> [Exercise requirements]
Pull every line containing "AMEX" out of the material below.

> [Provided material]
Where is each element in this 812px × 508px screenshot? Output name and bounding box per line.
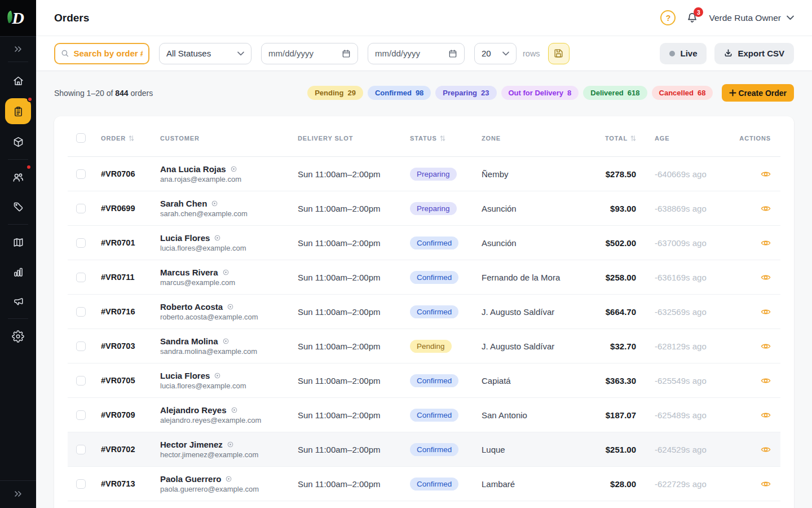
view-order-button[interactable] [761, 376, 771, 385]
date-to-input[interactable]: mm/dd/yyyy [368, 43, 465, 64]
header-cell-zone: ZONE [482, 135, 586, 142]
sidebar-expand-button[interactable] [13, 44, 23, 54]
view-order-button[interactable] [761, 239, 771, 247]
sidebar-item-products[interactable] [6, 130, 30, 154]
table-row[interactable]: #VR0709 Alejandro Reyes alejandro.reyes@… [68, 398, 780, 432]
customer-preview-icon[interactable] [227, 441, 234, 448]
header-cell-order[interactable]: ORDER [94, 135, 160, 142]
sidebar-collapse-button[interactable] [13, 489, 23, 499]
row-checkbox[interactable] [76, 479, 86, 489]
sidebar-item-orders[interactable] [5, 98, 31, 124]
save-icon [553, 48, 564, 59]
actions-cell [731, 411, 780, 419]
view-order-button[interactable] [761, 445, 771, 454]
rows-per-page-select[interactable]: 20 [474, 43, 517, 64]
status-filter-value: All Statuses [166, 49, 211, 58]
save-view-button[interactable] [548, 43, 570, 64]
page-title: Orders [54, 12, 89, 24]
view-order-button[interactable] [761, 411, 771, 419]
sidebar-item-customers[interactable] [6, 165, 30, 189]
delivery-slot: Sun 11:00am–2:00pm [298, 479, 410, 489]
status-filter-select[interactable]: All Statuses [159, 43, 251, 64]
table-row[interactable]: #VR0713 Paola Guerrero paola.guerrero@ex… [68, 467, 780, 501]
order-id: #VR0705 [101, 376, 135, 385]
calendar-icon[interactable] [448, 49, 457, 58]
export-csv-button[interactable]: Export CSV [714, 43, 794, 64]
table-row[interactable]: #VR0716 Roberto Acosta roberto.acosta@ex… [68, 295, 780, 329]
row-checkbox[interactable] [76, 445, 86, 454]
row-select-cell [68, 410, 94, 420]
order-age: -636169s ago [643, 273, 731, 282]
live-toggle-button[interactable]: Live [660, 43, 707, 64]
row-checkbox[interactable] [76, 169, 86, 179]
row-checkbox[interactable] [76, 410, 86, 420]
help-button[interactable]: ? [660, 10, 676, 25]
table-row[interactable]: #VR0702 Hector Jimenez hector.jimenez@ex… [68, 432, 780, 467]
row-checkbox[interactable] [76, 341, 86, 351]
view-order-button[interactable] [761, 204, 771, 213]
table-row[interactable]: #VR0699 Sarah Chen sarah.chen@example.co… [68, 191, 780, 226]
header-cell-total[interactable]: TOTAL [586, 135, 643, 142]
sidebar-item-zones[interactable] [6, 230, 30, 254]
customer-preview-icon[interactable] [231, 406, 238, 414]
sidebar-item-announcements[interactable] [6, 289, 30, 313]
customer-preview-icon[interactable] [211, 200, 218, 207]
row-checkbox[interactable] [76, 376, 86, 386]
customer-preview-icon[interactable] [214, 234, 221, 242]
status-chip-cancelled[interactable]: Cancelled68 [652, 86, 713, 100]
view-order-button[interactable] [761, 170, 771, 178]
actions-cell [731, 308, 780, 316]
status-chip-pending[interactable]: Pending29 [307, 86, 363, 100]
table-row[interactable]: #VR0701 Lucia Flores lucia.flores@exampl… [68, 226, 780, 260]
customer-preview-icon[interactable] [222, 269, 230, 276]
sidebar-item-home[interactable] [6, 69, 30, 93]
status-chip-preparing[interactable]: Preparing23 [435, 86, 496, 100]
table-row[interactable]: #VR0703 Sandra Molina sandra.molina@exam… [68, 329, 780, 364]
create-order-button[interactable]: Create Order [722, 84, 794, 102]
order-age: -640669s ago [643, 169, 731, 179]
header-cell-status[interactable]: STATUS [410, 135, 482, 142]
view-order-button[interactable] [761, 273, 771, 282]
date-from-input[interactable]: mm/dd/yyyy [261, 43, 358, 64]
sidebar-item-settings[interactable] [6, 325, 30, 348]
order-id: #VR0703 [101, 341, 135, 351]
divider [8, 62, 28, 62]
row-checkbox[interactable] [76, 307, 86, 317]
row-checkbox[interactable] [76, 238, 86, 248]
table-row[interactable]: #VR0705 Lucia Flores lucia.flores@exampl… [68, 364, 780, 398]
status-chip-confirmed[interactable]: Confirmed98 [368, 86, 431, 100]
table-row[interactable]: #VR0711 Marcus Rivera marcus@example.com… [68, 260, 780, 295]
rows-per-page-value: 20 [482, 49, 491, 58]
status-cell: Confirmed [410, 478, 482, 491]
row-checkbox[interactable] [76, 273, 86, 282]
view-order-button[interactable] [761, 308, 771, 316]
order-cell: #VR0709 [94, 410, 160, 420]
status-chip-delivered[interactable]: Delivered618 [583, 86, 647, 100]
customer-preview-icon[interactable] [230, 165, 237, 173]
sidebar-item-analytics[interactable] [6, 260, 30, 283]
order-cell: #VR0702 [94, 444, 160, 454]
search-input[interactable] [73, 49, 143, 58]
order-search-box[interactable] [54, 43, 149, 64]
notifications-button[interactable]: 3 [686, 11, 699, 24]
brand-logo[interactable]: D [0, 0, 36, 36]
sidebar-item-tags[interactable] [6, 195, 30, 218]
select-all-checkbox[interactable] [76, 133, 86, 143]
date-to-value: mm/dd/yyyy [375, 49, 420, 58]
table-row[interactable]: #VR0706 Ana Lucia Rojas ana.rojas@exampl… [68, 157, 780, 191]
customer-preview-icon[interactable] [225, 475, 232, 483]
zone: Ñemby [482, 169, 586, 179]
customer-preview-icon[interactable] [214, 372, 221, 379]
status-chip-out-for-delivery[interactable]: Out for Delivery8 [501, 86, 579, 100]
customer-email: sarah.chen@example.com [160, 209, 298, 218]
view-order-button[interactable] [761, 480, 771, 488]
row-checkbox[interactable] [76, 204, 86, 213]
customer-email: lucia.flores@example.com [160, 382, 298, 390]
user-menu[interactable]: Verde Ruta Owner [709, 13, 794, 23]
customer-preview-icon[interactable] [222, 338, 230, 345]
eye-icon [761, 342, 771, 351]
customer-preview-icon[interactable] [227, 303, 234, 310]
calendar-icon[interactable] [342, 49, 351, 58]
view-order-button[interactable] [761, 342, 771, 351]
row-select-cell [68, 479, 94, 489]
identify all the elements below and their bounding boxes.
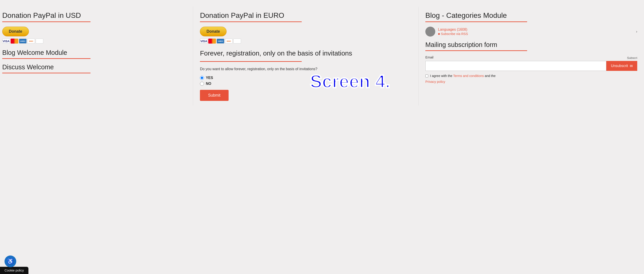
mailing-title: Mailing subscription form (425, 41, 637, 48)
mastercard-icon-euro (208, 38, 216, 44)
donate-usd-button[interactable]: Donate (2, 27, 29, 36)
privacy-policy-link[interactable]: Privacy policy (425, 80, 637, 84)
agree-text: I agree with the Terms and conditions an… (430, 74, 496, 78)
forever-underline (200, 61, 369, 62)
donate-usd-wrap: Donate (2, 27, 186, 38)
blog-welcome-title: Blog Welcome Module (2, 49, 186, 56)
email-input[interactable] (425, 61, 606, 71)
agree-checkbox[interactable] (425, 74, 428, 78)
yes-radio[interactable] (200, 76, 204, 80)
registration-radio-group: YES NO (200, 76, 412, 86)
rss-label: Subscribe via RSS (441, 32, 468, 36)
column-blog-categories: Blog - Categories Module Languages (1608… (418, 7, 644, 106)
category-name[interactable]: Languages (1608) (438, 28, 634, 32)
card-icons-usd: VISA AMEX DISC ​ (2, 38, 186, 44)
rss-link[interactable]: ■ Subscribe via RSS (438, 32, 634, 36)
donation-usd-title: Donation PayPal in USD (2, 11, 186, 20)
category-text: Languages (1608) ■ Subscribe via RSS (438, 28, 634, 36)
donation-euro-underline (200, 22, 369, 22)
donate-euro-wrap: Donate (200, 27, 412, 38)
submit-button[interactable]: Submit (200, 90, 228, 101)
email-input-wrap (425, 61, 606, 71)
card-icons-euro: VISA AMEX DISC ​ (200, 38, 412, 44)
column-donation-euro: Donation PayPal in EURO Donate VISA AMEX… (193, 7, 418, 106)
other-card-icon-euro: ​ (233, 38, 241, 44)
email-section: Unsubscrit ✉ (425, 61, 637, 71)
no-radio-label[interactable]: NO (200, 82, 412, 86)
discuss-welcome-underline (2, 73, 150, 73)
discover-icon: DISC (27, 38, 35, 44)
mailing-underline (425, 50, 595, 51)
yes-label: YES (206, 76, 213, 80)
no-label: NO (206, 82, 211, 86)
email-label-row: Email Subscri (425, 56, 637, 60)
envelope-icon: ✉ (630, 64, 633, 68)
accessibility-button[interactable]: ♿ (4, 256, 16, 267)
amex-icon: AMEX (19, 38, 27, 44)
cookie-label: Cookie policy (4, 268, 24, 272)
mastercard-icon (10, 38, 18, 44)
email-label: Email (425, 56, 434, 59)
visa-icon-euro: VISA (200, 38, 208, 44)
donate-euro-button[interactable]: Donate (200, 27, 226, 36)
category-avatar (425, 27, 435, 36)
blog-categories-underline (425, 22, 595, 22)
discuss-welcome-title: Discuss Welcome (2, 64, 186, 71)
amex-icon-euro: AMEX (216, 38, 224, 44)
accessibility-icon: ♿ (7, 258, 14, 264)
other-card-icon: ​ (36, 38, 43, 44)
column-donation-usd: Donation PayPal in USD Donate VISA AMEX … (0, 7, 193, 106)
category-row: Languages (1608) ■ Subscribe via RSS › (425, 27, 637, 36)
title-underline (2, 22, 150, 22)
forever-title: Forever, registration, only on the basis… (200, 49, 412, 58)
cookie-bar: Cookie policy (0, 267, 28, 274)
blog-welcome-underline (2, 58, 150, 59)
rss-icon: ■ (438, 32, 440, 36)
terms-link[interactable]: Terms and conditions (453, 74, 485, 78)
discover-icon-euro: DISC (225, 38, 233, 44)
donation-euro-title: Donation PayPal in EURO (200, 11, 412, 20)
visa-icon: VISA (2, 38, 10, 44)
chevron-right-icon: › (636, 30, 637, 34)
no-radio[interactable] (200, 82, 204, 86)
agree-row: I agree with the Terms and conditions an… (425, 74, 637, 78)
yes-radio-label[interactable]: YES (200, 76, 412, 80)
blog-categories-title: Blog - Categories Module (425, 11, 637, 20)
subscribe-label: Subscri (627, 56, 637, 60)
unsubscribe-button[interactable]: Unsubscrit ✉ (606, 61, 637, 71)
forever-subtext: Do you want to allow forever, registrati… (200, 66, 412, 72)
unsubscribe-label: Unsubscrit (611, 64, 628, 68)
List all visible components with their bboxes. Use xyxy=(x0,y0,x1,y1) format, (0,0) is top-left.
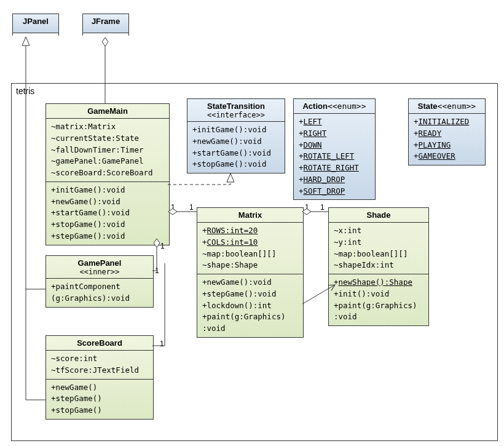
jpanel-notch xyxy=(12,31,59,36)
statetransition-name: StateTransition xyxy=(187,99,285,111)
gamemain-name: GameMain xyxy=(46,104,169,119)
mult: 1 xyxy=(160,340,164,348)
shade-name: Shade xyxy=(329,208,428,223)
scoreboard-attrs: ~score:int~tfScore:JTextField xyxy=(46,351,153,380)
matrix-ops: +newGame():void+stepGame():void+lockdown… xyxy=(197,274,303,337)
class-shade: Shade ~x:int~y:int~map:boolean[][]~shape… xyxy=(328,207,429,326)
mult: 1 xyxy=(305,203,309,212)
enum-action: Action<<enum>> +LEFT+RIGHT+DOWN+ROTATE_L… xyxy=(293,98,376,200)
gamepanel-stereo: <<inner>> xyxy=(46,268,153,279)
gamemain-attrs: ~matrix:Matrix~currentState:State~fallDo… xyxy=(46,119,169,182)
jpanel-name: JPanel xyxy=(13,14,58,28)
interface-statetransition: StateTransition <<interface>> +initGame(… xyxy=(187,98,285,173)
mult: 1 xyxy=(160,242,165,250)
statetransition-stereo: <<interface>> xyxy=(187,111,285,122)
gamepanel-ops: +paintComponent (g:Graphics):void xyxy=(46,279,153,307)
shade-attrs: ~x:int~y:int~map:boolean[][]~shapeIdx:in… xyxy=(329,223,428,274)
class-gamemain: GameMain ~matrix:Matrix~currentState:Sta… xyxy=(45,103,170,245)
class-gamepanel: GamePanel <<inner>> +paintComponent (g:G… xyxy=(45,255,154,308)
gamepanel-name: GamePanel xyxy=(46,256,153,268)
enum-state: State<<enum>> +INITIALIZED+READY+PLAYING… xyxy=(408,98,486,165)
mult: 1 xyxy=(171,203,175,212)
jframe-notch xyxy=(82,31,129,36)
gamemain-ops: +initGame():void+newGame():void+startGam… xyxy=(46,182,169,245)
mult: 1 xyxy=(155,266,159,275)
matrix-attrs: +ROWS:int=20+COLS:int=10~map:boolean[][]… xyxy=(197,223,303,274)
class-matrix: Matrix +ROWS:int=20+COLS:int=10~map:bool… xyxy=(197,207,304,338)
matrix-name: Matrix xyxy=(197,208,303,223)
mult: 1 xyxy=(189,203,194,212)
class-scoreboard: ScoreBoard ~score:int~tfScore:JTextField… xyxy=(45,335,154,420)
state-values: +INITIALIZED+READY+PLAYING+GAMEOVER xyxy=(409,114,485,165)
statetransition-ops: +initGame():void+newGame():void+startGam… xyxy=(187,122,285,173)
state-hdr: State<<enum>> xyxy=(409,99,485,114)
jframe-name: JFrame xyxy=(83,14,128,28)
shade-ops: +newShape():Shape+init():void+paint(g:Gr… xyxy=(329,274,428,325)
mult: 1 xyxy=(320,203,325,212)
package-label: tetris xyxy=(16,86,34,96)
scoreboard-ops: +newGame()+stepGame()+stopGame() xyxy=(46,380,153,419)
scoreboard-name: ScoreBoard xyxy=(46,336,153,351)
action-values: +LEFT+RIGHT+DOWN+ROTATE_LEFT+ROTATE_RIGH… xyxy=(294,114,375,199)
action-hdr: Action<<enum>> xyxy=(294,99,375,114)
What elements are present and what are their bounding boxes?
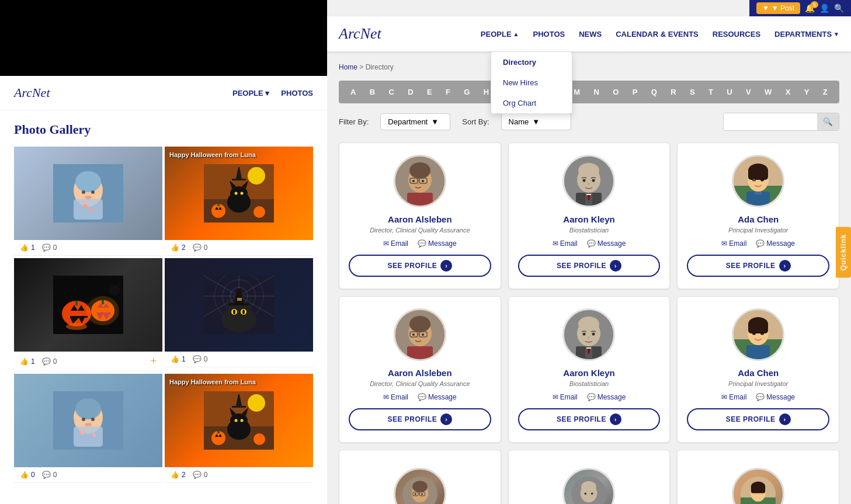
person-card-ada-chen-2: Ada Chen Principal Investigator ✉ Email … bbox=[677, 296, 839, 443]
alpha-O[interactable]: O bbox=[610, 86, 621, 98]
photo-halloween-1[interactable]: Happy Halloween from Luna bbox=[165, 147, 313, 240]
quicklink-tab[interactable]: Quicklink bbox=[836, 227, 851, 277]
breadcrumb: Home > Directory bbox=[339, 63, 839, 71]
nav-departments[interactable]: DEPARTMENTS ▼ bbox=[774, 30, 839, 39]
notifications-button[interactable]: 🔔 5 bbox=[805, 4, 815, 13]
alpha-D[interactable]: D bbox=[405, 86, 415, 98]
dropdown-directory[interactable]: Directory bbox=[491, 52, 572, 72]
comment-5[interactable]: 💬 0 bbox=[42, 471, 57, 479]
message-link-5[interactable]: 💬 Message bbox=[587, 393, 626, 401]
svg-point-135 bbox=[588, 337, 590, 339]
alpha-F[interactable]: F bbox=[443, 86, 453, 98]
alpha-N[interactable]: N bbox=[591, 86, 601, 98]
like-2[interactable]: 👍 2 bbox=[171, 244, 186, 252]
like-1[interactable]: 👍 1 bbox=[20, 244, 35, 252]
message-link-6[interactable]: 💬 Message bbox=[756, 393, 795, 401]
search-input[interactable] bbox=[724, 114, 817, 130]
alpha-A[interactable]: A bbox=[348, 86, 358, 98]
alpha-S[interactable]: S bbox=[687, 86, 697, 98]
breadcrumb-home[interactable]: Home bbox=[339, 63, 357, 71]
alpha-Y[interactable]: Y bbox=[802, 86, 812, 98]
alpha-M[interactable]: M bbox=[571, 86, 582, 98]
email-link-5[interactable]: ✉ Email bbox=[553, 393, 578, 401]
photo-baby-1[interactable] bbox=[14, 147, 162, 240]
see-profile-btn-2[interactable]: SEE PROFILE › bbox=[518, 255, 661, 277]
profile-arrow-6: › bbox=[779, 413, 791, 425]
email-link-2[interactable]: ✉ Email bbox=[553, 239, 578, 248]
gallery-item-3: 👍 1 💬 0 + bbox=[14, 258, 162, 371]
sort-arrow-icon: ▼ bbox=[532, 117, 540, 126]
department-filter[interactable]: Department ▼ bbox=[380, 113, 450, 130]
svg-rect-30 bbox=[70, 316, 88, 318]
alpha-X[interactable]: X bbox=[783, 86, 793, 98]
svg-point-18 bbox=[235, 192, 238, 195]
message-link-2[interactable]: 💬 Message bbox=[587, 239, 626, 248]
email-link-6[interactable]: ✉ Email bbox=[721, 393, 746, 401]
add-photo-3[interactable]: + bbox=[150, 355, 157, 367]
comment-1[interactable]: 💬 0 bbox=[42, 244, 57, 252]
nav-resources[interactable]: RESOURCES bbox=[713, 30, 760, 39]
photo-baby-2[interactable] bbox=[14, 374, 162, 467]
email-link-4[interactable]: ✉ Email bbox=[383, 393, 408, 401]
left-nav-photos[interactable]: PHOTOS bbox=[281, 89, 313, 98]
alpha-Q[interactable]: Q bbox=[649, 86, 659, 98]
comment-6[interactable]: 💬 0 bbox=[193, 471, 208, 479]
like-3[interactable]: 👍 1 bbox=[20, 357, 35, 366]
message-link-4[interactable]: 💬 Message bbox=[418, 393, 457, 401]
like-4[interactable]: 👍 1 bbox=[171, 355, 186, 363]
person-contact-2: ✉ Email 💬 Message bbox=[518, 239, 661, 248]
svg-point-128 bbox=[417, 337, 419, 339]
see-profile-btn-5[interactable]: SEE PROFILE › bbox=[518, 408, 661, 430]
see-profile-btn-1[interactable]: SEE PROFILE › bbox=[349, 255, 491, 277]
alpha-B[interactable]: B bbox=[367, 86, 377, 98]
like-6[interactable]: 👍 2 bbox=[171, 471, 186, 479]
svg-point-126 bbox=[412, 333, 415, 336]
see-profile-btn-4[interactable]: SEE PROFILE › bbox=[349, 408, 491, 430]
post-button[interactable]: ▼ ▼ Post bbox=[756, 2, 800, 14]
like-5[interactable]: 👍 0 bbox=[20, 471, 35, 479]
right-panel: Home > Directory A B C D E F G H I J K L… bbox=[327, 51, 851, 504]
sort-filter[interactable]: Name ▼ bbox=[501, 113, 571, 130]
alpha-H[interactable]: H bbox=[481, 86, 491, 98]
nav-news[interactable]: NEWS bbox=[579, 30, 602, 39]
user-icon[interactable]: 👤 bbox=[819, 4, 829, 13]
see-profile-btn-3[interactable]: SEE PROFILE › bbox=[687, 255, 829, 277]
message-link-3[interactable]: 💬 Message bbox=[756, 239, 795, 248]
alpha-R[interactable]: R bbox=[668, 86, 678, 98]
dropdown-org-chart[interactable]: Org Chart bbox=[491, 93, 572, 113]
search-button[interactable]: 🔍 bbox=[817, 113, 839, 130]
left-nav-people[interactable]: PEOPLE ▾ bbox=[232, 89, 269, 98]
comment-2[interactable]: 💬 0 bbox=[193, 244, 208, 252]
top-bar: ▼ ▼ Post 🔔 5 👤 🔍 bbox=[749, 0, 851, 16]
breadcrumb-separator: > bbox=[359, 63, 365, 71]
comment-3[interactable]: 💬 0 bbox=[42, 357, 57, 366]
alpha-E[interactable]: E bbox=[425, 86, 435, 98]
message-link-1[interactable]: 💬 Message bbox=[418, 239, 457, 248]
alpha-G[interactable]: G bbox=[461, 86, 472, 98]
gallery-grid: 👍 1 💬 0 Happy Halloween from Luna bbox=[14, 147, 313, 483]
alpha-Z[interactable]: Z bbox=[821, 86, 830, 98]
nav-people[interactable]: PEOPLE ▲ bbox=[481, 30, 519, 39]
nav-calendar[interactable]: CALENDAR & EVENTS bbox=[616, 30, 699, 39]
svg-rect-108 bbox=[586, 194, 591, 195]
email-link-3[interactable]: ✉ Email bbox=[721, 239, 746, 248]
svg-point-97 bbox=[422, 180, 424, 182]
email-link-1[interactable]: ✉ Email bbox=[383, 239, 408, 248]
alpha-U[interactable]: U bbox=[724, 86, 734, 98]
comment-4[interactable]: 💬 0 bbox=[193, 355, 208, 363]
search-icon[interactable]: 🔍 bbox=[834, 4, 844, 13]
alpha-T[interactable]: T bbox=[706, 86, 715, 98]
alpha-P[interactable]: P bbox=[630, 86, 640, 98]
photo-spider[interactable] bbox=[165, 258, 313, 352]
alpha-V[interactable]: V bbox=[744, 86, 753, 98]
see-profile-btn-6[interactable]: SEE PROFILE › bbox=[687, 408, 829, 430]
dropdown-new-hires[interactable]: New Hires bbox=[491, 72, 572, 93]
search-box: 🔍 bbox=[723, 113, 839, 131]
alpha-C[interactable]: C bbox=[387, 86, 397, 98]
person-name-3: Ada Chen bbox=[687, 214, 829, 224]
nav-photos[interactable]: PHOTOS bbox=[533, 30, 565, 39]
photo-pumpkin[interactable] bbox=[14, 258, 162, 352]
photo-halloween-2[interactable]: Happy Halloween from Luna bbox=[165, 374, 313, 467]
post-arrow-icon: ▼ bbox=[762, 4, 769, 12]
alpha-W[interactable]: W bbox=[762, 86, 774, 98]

> [Answer section]
card-icons-usd: VISA AMEX DISC ​ (2, 38, 186, 44)
card-icons-euro: VISA AMEX DISC ​ (200, 38, 412, 44)
column-donation-euro: Donation PayPal in EURO Donate VISA AMEX… (193, 7, 418, 106)
amex-icon: AMEX (19, 38, 27, 44)
amex-icon-euro: AMEX (216, 38, 224, 44)
column-donation-usd: Donation PayPal in USD Donate VISA AMEX … (0, 7, 193, 106)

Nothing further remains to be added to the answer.